REQUIREMENT:
Leave the images aside and output every entry exactly.

====== PROVIDED MATERIAL

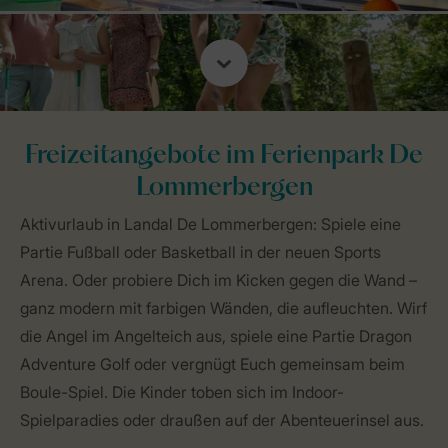
Freizeitangebote im Ferienpark De
Lommerbergen
Aktivurlaub in Landal De Lommerbergen: Spiele eine
Partie Fußball oder Basketball in der neuen Sports
Arena. Oder probiere Dich im Kicken gegen die Wand –
ganz modern mit farbigen Wänden, die aufleuchten. Wirf
die Angel im Angelteich aus, spiele eine Partie Dragon
Adventure Golf oder vergnügt Euch gemeinsam beim
Boule-Spiel. Die Kinder toben sich im Indoor-
Spielparadies oder draußen auf der Abenteuerinsel aus.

============

ANSWER SECTION:
Freizeitangebote im Ferienpark De
Lommerbergen
Aktivurlaub in Landal De Lommerbergen: Spiele eine
Partie Fußball oder Basketball in der neuen Sports
Arena. Oder probiere Dich im Kicken gegen die Wand –
ganz modern mit farbigen Wänden, die aufleuchten. Wirf
die Angel im Angelteich aus, spiele eine Partie Dragon
Adventure Golf oder vergnügt Euch gemeinsam beim
Boule-Spiel. Die Kinder toben sich im Indoor-
Spielparadies oder draußen auf der Abenteuerinsel aus.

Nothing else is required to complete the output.